ACTIVITY -> What lines in the records below contain the string "Diagonal"? Copy every one.

(Page segmentation data)
+-------+
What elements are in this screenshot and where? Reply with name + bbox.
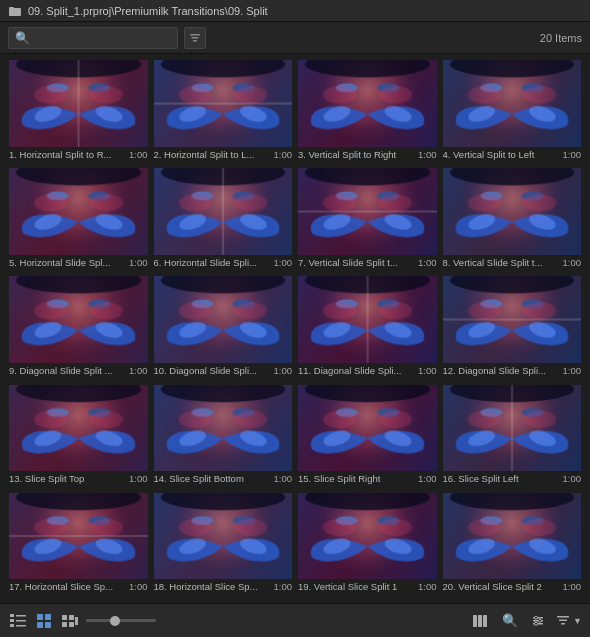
searchbar: 🔍 20 Items xyxy=(0,22,590,54)
media-grid: 1. Horizontal Split to R...1:002. Horizo… xyxy=(0,54,590,603)
filter-button[interactable] xyxy=(184,27,206,49)
item-duration: 1:00 xyxy=(418,257,437,268)
grid-item[interactable]: 14. Slice Split Bottom1:00 xyxy=(151,383,296,491)
items-count: 20 Items xyxy=(540,32,582,44)
item-duration: 1:00 xyxy=(129,365,148,376)
grid-view-button[interactable] xyxy=(34,611,54,631)
item-name: 17. Horizontal Slice Sp... xyxy=(9,581,125,592)
item-name: 19. Vertical Slice Split 1 xyxy=(298,581,414,592)
grid-item[interactable]: 7. Vertical Slide Split t...1:00 xyxy=(295,166,440,274)
svg-rect-30 xyxy=(559,619,567,621)
svg-rect-10 xyxy=(16,625,26,627)
svg-rect-22 xyxy=(483,615,487,627)
item-duration: 1:00 xyxy=(563,581,582,592)
svg-rect-3 xyxy=(192,37,199,39)
item-duration: 1:00 xyxy=(274,149,293,160)
svg-point-28 xyxy=(535,622,538,625)
item-duration: 1:00 xyxy=(129,149,148,160)
item-name: 1. Horizontal Split to R... xyxy=(9,149,125,160)
item-duration: 1:00 xyxy=(418,581,437,592)
grid-item[interactable]: 13. Slice Split Top1:00 xyxy=(6,383,151,491)
zoom-slider[interactable] xyxy=(86,619,156,622)
svg-rect-16 xyxy=(69,615,74,620)
item-duration: 1:00 xyxy=(563,473,582,484)
svg-rect-2 xyxy=(190,34,200,36)
search-box[interactable]: 🔍 xyxy=(8,27,178,49)
svg-rect-21 xyxy=(478,615,482,627)
grid-item[interactable]: 10. Diagonal Slide Spli...1:00 xyxy=(151,274,296,382)
svg-rect-13 xyxy=(37,622,43,628)
svg-rect-8 xyxy=(16,615,26,617)
svg-rect-19 xyxy=(75,617,78,625)
svg-rect-6 xyxy=(10,619,14,622)
svg-rect-4 xyxy=(193,40,197,42)
item-duration: 1:00 xyxy=(274,257,293,268)
sort-button[interactable]: ▼ xyxy=(556,614,582,628)
bottombar: 🔍 ▼ xyxy=(0,603,590,637)
svg-point-27 xyxy=(539,619,542,622)
grid-item[interactable]: 11. Diagonal Slide Spli...1:00 xyxy=(295,274,440,382)
item-name: 15. Slice Split Right xyxy=(298,473,414,484)
grid-item[interactable]: 3. Vertical Split to Right1:00 xyxy=(295,58,440,166)
svg-rect-20 xyxy=(473,615,477,627)
zoom-slider-wrap xyxy=(86,619,156,622)
item-name: 3. Vertical Split to Right xyxy=(298,149,414,160)
item-duration: 1:00 xyxy=(129,581,148,592)
item-name: 7. Vertical Slide Split t... xyxy=(298,257,414,268)
hover-scrub-button[interactable] xyxy=(60,611,80,631)
item-name: 18. Horizontal Slice Sp... xyxy=(154,581,270,592)
titlebar-title: 09. Split_1.prproj\Premiumilk Transition… xyxy=(28,5,268,17)
grid-item[interactable]: 15. Slice Split Right1:00 xyxy=(295,383,440,491)
grid-item[interactable]: 6. Horizontal Slide Spli...1:00 xyxy=(151,166,296,274)
item-name: 20. Vertical Slice Split 2 xyxy=(443,581,559,592)
grid-item[interactable]: 2. Horizontal Split to L...1:00 xyxy=(151,58,296,166)
grid-item[interactable]: 20. Vertical Slice Split 21:00 xyxy=(440,491,585,599)
item-duration: 1:00 xyxy=(563,257,582,268)
svg-rect-15 xyxy=(62,615,67,620)
grid-item[interactable]: 1. Horizontal Split to R...1:00 xyxy=(6,58,151,166)
grid-item[interactable]: 9. Diagonal Slide Split ...1:00 xyxy=(6,274,151,382)
item-name: 5. Horizontal Slide Spl... xyxy=(9,257,125,268)
item-name: 11. Diagonal Slide Spli... xyxy=(298,365,414,376)
grid-item[interactable]: 4. Vertical Split to Left1:00 xyxy=(440,58,585,166)
item-name: 8. Vertical Slide Split t... xyxy=(443,257,559,268)
item-name: 10. Diagonal Slide Spli... xyxy=(154,365,270,376)
item-duration: 1:00 xyxy=(129,473,148,484)
search-icon: 🔍 xyxy=(15,31,30,45)
item-duration: 1:00 xyxy=(418,149,437,160)
grid-item[interactable]: 8. Vertical Slide Split t...1:00 xyxy=(440,166,585,274)
item-duration: 1:00 xyxy=(129,257,148,268)
item-duration: 1:00 xyxy=(274,581,293,592)
settings-button[interactable] xyxy=(528,611,548,631)
column-view-button[interactable] xyxy=(472,611,492,631)
svg-rect-7 xyxy=(10,624,14,627)
item-duration: 1:00 xyxy=(274,365,293,376)
item-duration: 1:00 xyxy=(418,365,437,376)
item-name: 6. Horizontal Slide Spli... xyxy=(154,257,270,268)
search-bottom-button[interactable]: 🔍 xyxy=(500,611,520,631)
svg-rect-29 xyxy=(557,616,569,618)
grid-item[interactable]: 12. Diagonal Slide Spli...1:00 xyxy=(440,274,585,382)
folder-icon xyxy=(8,4,22,18)
item-name: 9. Diagonal Slide Split ... xyxy=(9,365,125,376)
svg-rect-12 xyxy=(45,614,51,620)
item-duration: 1:00 xyxy=(563,365,582,376)
item-duration: 1:00 xyxy=(563,149,582,160)
item-name: 2. Horizontal Split to L... xyxy=(154,149,270,160)
item-duration: 1:00 xyxy=(418,473,437,484)
svg-rect-0 xyxy=(9,8,21,16)
item-name: 4. Vertical Split to Left xyxy=(443,149,559,160)
svg-rect-14 xyxy=(45,622,51,628)
grid-item[interactable]: 18. Horizontal Slice Sp...1:00 xyxy=(151,491,296,599)
item-name: 16. Slice Split Left xyxy=(443,473,559,484)
grid-item[interactable]: 17. Horizontal Slice Sp...1:00 xyxy=(6,491,151,599)
svg-rect-1 xyxy=(9,7,14,9)
list-view-button[interactable] xyxy=(8,611,28,631)
svg-point-26 xyxy=(535,616,538,619)
svg-rect-11 xyxy=(37,614,43,620)
titlebar: 09. Split_1.prproj\Premiumilk Transition… xyxy=(0,0,590,22)
grid-item[interactable]: 19. Vertical Slice Split 11:00 xyxy=(295,491,440,599)
grid-item[interactable]: 5. Horizontal Slide Spl...1:00 xyxy=(6,166,151,274)
search-input[interactable] xyxy=(34,32,172,44)
grid-item[interactable]: 16. Slice Split Left1:00 xyxy=(440,383,585,491)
+-------+
WORKED SOLUTION ->
grid-item[interactable]: 10. Diagonal Slide Spli...1:00 xyxy=(151,274,296,382)
grid-item[interactable]: 11. Diagonal Slide Spli...1:00 xyxy=(295,274,440,382)
grid-item[interactable]: 9. Diagonal Slide Split ...1:00 xyxy=(6,274,151,382)
item-name: 11. Diagonal Slide Spli... xyxy=(298,365,414,376)
item-name: 10. Diagonal Slide Spli... xyxy=(154,365,270,376)
grid-item[interactable]: 12. Diagonal Slide Spli...1:00 xyxy=(440,274,585,382)
item-name: 9. Diagonal Slide Split ... xyxy=(9,365,125,376)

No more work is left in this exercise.